Davalı vekili, davacının katkısının bulunmadığını, taşınmazı babasından aldığı 20.000 TL yardım ve çalışmaları karşılığı edindiğini, ileri sürerek, davanın reddine karar verilmesini savunmuştur.

Mahkemece, dava konusu taşınmazın edinilmiş mal niteliğinde olup tasfiye edilmesi ile davacı lehine alacak hakkı doğduğu gerekçesiyle davanın kısmen kabulü ile 18.628,535 TL katılma alacağının karar tarihinden itibaren faizi ile birlikte davalıdan tahsiline, fazla isteğin reddine karar verilmesi üzerine; hüküm, davacı vekili tarafından reddine karar verilen bölüm bakımından temyiz edilmiştir.

1- Dosya muhtevasına, dava evrakı ile yargılama tutanakları münderecatına ve mevcut deliller mahkemece takdir edilerek karar verildiğine, takdirde bir isabetsizlik bulunmadığına, davacının aşamalarda araca ve kira gelirine yönelik isteklerinin olmadığını bildirmiş olmasına, taşınmaz alımına annesinden aldığı 2000 TL ile katkı yaptığının ispat edilemediğine, satım sözleşmesinin düzenlendiği tarihte davalının babasından banka havalesi ile gelen 20.000 TL’sının taşınmazın alımında davalı lehine kişisel mal olarak değerlendirilerek hesaplamada gözetilmiş bulunmasına göre, davacı vekilinin aşağıdaki bendin kapsamı dışında kalan sair temyiz itirazlarının reddine,

2- Değer artış payı alacağı isteğinin reddine yönelik temyiz itirazlarının incelenmesine gelince; davacı vekili, edinilmiş mal olan taşınmazın alımı sırasında vekil edenin 8.000 TL değerinde altın bozdurduğunu açıklayarak tasfiye hesabında değerlendirilmesini talep etmiştir. Maddi olayları ileri sürmek taraflara, hukuki nitelendirmeyi yapmak ve uygulanacak kanun maddelerini belirlemek hakime aittir (6100 sayılı HMK 33. m). İddianın ileri sürülüş şekline göre dava, değer artış payı alacağı isteğine ilişkindir.
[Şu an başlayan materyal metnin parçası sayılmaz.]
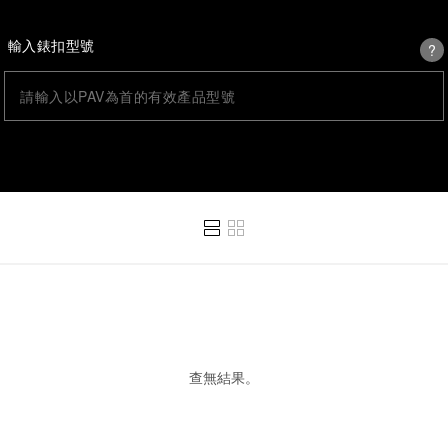
?
輸入錶扣型號
查無結果。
Değer artış payı alacağı; eşlerden birinin diğerine ait malın edinilmesine, iyileştirilmesine veya korunmasına hiç ya da uygun karşılık almaksızın esaslı katkıda bulunması durumunda, tasfiye sırasında bu malda meydana gelebilecek değer artışı için katkısı oranında sahip olduğu alacak hakkıdır (4721 sayılı TMK 227 m). Denkleştirme (TMK 230 m) hariç, tasfiyeye konu malvarlığında katkı tarihine göre değer kaybı söz konusu ise, katkının başlangıçtaki değeri esas alınır (TMK 227/1 m). Böyle bir malın daha önceden elden çıkarılmış olması halinde hakim, diğer eşe ödenecek alacağı hakkaniyete uygun olarak belirler (TMK 227/2 m). Değer artış payı alacağı talep edebilmek için, parasal ya da para ile ölçülebilen maddi veya hizmet değeriyle katkıda bulunulmalıdır. Yukarıdaki değer tespiti, belirleme ve hesaplamaların yapılabilmesi gerek görülürse konusunun uzmanı bilirkişi veya bilirkişilerden de yardım alınmalıdır.
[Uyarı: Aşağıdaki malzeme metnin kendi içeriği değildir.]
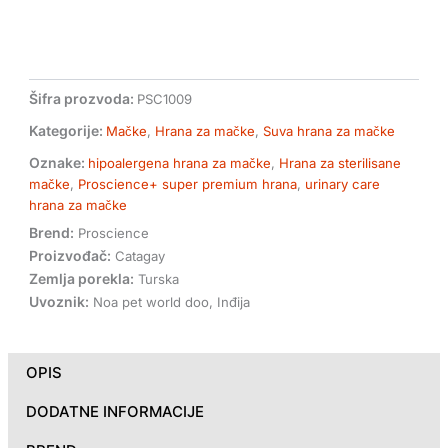
Šifra prozvoda:
PSC1009
Kategorije:
Mačke
,
Hrana za mačke
,
Suva hrana za mačke
Oznake:
hipoalergena hrana za mačke
,
Hrana za sterilisane
mačke
,
Proscience+ super premium hrana
,
urinary care
hrana za mačke
Brend:
Proscience
Proizvođač:
Catagay
Zemlja porekla:
Turska
Uvoznik:
Noa pet world doo, Inđija
OPIS
DODATNE INFORMACIJE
Somut olaya gelince; eşler, 07.05.1995 tarihinde evlenmiş, 11.03.2009 tarihinde açılan boşanma davasının kabulüne ilişkin hükmün, kesinleşmesiyle boşanmışlardır. Mal rejimi boşanma davasının açıldığı tarih itibarıyla sona ermiştir ( TMK 225/son). Sözleşmeyle başka mal rejiminin seçildiği ileri sürülmediğinden evlilik tarihinden 4721 sayılı TMK’nun yürürlüğe girdiği 01.01.2002 tarihine kadar mal ayrılığı (743 sayılı TKM 170. m), bu tarihten mal rejiminin sona erdiği tarihe kadar ise, edinilmiş mallara katılma rejimi geçerlidir (4722 Sayılı Yasanın 10, TMK 202/1. m)

Tasfiyeye konu taşınmaz, davalı tarafından TOKİ ile yapılan 25.3.2008 tarihli sözleşme ile 45.075 TL’sı peşinat ödenerek toplam 107.754,32 TL sına davalı adına satın alınmıştır. Kalan 64.652,58 TL borç 96 ay taksitlendirilmiştir. Diğer deyişle taşınmaz eşler arasında edinilmiş mallara katılma rejiminin geçerli olduğu dönemde, davalı eş adına satın alınmıştır. Mal rejiminin tasfiyesinde eşlerin bağlı bulunduğu rejime ilişkin hükümler uygulanır (TMK 179. m). Davacı kadın ziynet eşyaları ile dava konusu mala katkıda bulunduğunu ileri sürmüştür. Davacının dava konusu taşınmazın alımında ziynetlerinin bozdurularak 8.000 TL katkıda bulunduğu, dosya arasında yer alan 21.3.2008 tarihli belge ve duruşmada dinlenen tanık beyanları ile kanıtlanmıştır.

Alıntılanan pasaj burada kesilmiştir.